High-resolution spectroscopy of [H,C,N]+: I. Rotationally resolved vibrational bands of HCN+ and HNC+

Abstract

Rovibrational spectra of the open-shell linear cations HCN⁺ (²Π) and HNC⁺ (²Σ⁺) are measured with leak-out spectroscopy in cryogenic 22-pole ion traps. The fundamental ν₁ C–H stretching vibration of HCN⁺ is found at 3056.3412(1) cm⁻¹ and the lower energy Renner–Teller (RT) component (Σ) of the ν₁ + ν₂ combination band is found at 3340.8480(2) cm⁻¹. The resulting effective RT vibrational frequency of ≈300 cm⁻¹ inferred from the comparison of these two bands indicates a large Renner–Teller splitting for HCN⁺. For HNC⁺, the ν₁ N–H stretching vibration is found at 3407.9136(4) cm⁻¹, much higher than expected from previous matrix work.
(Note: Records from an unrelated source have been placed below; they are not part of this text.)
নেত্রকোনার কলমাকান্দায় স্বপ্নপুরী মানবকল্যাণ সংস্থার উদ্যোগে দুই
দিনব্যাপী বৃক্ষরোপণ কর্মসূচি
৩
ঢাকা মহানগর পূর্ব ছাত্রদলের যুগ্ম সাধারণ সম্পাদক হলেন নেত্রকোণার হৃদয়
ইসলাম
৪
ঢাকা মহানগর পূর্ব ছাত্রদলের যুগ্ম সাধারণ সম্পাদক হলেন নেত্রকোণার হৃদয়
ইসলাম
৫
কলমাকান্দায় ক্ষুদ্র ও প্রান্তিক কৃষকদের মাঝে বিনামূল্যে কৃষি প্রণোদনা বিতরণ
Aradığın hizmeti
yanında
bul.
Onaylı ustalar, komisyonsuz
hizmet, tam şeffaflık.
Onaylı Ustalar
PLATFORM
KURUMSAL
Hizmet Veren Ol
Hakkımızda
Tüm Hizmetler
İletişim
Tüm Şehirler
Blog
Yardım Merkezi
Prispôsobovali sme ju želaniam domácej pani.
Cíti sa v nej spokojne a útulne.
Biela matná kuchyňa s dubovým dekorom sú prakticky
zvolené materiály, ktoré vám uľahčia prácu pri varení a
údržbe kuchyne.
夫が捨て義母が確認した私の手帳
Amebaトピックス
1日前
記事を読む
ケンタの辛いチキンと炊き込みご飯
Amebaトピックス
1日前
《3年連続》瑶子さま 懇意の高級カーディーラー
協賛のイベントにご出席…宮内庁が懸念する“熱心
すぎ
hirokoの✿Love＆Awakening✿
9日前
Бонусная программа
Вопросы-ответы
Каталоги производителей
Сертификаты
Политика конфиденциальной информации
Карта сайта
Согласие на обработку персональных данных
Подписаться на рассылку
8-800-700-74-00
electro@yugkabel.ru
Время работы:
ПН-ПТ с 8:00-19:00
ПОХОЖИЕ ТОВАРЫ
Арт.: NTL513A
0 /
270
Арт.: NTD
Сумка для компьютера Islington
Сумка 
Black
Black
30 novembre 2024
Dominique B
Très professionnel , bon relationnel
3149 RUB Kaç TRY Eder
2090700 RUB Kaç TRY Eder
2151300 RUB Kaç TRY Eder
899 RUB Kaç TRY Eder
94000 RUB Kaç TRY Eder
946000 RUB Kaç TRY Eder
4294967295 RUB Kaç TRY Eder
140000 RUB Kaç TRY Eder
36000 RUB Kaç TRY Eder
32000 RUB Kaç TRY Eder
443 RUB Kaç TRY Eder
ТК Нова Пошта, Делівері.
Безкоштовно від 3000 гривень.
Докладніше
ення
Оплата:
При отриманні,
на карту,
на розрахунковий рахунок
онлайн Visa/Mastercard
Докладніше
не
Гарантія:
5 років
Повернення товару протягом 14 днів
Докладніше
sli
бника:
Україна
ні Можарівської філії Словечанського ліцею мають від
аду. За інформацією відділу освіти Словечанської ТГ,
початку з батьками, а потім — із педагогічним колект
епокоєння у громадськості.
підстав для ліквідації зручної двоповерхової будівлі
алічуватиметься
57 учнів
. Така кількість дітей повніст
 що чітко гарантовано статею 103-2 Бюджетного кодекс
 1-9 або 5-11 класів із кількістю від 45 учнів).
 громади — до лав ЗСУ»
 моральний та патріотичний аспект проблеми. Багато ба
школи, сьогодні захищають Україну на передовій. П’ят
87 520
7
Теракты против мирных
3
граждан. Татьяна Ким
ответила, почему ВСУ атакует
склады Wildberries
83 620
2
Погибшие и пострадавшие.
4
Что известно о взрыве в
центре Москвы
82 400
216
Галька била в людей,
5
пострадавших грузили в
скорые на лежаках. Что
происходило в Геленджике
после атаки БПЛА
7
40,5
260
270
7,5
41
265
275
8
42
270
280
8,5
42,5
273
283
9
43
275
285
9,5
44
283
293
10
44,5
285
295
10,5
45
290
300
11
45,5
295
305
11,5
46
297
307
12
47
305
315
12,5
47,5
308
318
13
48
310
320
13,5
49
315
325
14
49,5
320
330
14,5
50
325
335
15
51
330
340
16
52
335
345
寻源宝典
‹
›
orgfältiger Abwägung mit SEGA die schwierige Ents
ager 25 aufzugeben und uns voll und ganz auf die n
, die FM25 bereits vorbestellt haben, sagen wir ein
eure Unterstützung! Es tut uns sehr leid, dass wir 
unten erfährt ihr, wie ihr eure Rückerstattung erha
Thanks to the rotational resolution of these infrared measurements, spectroscopic constants for the electronic fine-structure, molecular rotation, centrifugal distortion, Λ-doubling and spin-rotation interaction have been determined for the vibrational ground and excited states with high confidence. The infrared spectrum of HCN⁺ is rather rich and contains more bands including, e.g., the electronic à ← transition. The analysis of this band and the pure rotational spectrum of HCN⁺ will be the subject of further publications.